** Task directions **
Your answer should be the lines of the material that include the word "пленочной".

** Records to process **
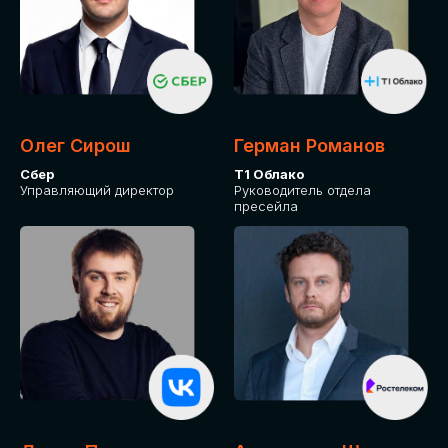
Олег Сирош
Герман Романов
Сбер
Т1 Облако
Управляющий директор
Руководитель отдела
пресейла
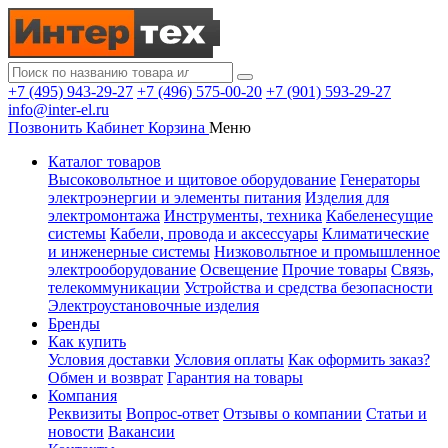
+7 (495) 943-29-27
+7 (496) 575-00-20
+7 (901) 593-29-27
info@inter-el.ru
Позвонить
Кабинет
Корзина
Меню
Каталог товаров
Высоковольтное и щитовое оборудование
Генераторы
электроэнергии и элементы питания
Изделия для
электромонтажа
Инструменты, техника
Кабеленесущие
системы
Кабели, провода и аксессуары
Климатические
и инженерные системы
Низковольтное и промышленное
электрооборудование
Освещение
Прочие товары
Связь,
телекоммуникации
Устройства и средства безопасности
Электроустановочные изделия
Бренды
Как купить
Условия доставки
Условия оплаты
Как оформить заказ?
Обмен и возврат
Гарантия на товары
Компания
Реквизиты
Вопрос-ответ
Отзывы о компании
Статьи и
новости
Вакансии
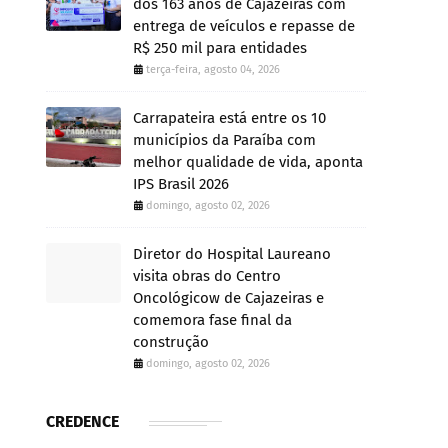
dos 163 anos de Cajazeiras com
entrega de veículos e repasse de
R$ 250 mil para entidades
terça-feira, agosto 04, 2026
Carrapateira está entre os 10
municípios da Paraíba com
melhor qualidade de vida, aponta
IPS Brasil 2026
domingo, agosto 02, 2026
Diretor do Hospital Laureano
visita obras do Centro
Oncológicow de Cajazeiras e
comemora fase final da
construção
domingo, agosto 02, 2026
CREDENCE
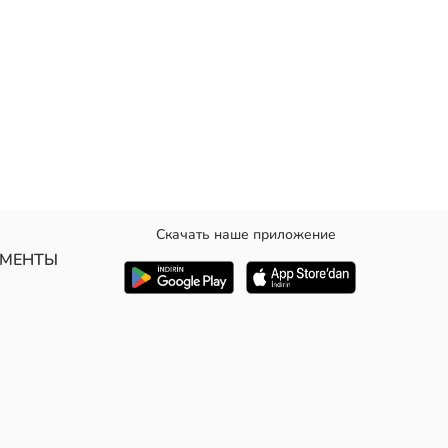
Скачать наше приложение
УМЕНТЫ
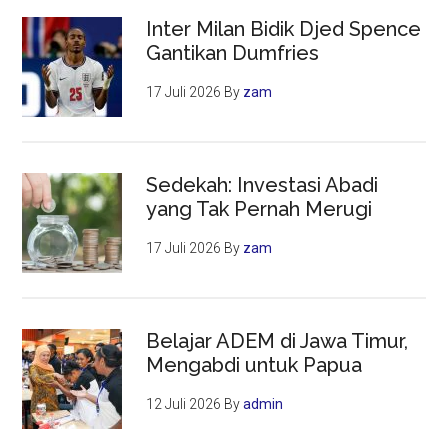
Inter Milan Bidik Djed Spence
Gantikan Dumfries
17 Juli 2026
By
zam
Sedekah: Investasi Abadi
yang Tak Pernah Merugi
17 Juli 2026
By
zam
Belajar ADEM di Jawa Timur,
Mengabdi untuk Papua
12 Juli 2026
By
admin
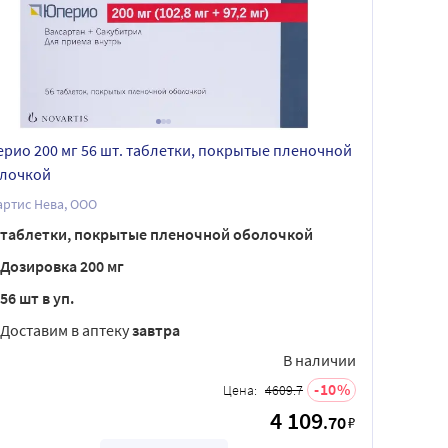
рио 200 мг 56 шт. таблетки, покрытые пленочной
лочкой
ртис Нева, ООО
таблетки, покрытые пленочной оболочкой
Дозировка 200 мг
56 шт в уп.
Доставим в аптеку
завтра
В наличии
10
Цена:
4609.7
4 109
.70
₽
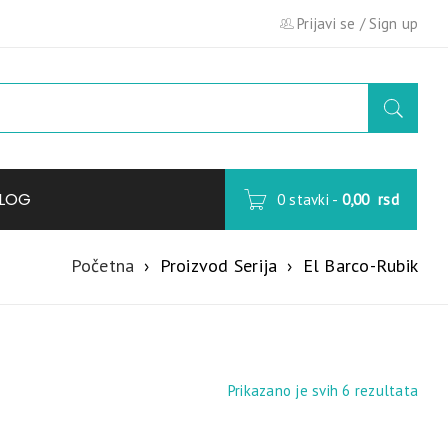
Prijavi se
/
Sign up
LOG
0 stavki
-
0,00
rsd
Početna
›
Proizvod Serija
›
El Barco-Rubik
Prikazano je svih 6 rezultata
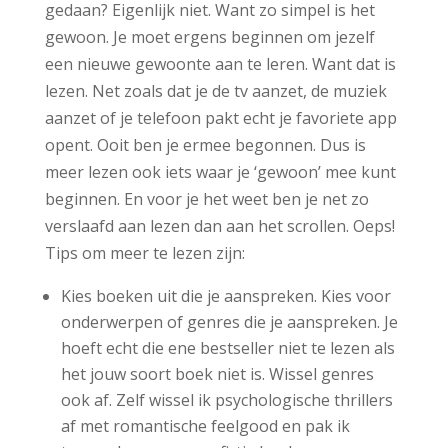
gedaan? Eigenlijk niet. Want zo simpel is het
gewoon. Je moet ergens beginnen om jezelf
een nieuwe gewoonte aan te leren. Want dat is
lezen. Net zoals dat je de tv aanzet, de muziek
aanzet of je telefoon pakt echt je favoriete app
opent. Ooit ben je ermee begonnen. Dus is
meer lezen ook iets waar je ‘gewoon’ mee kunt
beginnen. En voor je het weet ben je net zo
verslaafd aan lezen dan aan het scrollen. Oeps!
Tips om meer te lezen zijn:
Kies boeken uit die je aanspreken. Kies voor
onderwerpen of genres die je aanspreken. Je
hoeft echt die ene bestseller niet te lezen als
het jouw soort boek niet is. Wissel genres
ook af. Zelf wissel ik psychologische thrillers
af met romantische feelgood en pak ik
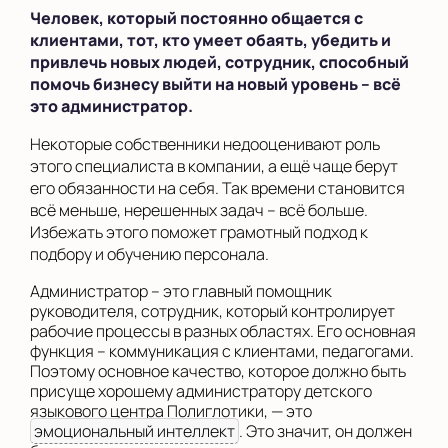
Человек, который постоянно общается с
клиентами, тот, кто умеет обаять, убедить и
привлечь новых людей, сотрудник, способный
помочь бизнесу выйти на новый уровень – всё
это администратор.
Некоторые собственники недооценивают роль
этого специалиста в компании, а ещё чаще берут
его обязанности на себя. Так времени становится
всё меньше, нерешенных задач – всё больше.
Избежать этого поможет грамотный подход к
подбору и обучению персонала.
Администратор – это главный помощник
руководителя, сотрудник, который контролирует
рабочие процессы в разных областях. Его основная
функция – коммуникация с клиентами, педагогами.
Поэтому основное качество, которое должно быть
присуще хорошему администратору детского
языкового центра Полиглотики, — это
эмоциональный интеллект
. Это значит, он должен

** Result for this exercise **
рио 200 мг 56 шт. таблетки, покрытые пленочной
таблетки, покрытые пленочной оболочкой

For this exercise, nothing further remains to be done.